JIFA reveals no-holds insight about fraud fight

liar.png An angry child calls his convicted fraudster dad a liar…An executive dismisses a job applicant after learning she has a fraud record…A wife is outraged that her hubby lied to their auto insurer that someone stole their car.

Sounds like the fraud version of a daytime soap ― “As the Stomach Turns.” But these are TV ads by an astute Pennsylvania anti-fraud agency. It uses science to create the ads, and measure results.

In fact, the ads show that public outreach can measurably convince people not to commit fraud. We need more science like this to get all of our anti-fraud messages right.

How measurably? Why is shame and humiliation such a good fraud deterrent? The secrets are amply detailed in lead article of the newest issue of the Journal of Insurance Fraud in America, or JIFA for short.

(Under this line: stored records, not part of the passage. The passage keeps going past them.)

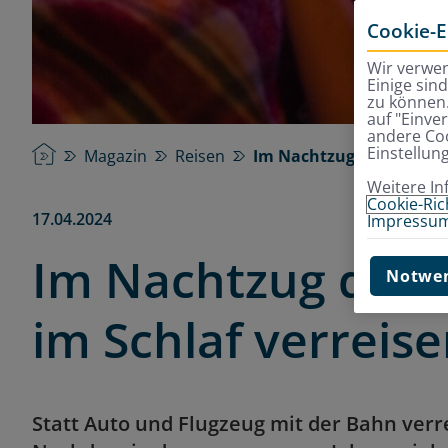
Cookie-E
Wir verwen
Einige sin
zu können.
auf "Einve
andere Coo
Einstellun
Startseite
Magazin
Reisen
Im Nachtzug durch Euro
Weitere In
Cookie-Rich
17.04.2024
Impressu
Im Nachtzug dur
Notwen
im Schlaf verreis
Statt Auto und Flugzeug mit der Bahn ver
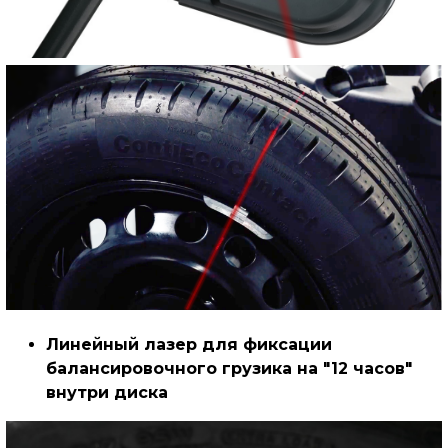
Линейный лазер для фиксации
балансировочного грузика на "12 часов"
внутри диска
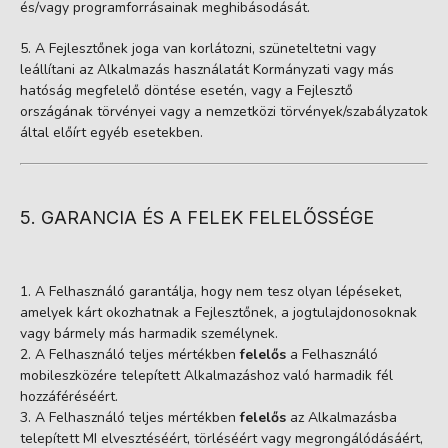
és/vagy programforrásainak meghibásodását.
A Fejlesztőnek joga van korlátozni, szüneteltetni vagy
leállítani az Alkalmazás használatát Kormányzati vagy más
hatóság megfelelő döntése esetén, vagy a Fejlesztő
országának törvényei vagy a nemzetközi törvények/szabályzatok
által előírt egyéb esetekben.
5. GARANCIA ÉS A FELEK FELELŐSSÉGE
A Felhasználó garantálja, hogy nem tesz olyan lépéseket,
amelyek kárt okozhatnak a Fejlesztőnek, a jogtulajdonosoknak
vagy bármely más harmadik személynek.
A Felhasználó teljes mértékben
felelős
a Felhasználó
mobileszközére telepített Alkalmazáshoz való harmadik fél
hozzáféréséért.
A Felhasználó teljes mértékben
felelős
az Alkalmazásba
telepített MI elvesztéséért, törléséért vagy megrongálódásáért,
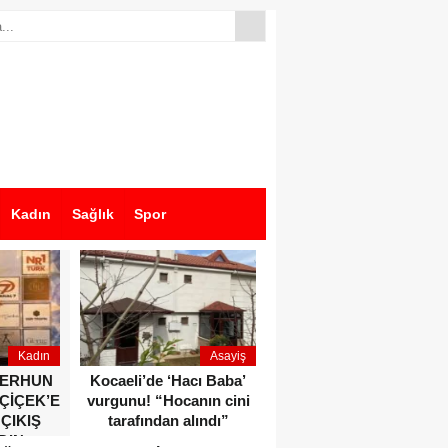
Kadın
Sağlık
Spor
Kadın
Asayiş
Ekonomi
ZERHUN
Kocaeli’de ‘Hacı Baba’
Dikkat çeken anlar!
 ÇİÇEK’E
vurgunu! “Hocanın cini
Devlet Bahçeli ve Özgür
 ÇIKIŞ
tarafından alındı”
Özel o etkinlikte bir
DIN
araya geldiler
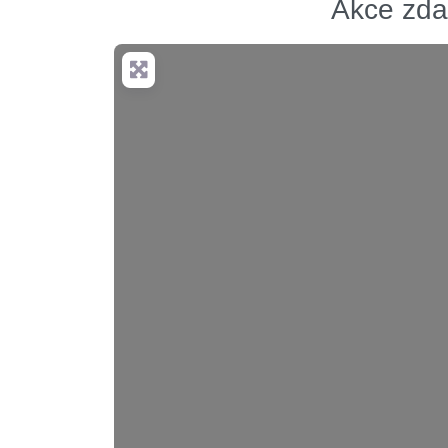
Akce zda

JIFA is the Coalition’s leadership quarterly. It’s a compelling read ― a no-holds arena with articles by many of the best minds in the anti-fraud business. JIFA doesn’t aim to please. It aims to enlighten and sharpen our grasp of trends and issues that affect the fraud fight for better or worse.

There’s better and worse for state fraud bureaus, another article reveals. Some budgets are taking their lumps. Many of these agencies must work harder to stay on top of schemes. But fraud bureaus still are churning out solid fraud-busting numbers. This shows a great deal of resilience despite dollar-squeezing pressure ― true pros at work.

Many forms of fraud still appear on the rise, these agencies also told the Coalition in a survey. Agent scams such as stealing client premiums are especially big, the fraud bureaus say. Fake health plans also may still be spreading, creating more victims who must pay hospital bills from their own pockets.

One possible upshot: The stagnant economy still may be hard at work, creating more fraud cheaters and victims.

In another trend…staged-crash gangs and medical mills increasingly are trying to recruit real crash victims into fake-injury scams. Recruiters are scarfing police crash reports and hounding often-bewildered crash victims to get treatment at shady clinics.

But fraud fighters are firing back with clever legislation in the latest rounds of cat-and-mouse, JIFA reveals. Even so, some very surprising opponents are trying to keep crash reports flowing despite their high value to swindlers.

There’s a lot of engaging reading in JIFA…because there’s a lot of fraud.